» **Task item**: Your task is to transcribe all of the records exactly and leave out the pictures.

» **Input**:

╔══

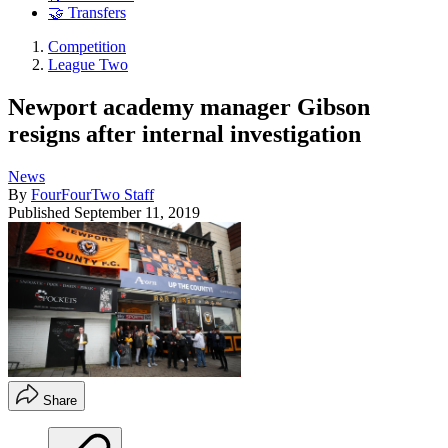
🤝 Transfers
Competition
League Two
Newport academy manager Gibson
resigns after internal investigation
News
By
FourFourTwo Staff
Published
September 11, 2019
Share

╚══

» **Output of the exercise**:
🤝 Transfers
Competition
League Two
Newport academy manager Gibson
resigns after internal investigation
News
By
FourFourTwo Staff
Published
September 11, 2019
Share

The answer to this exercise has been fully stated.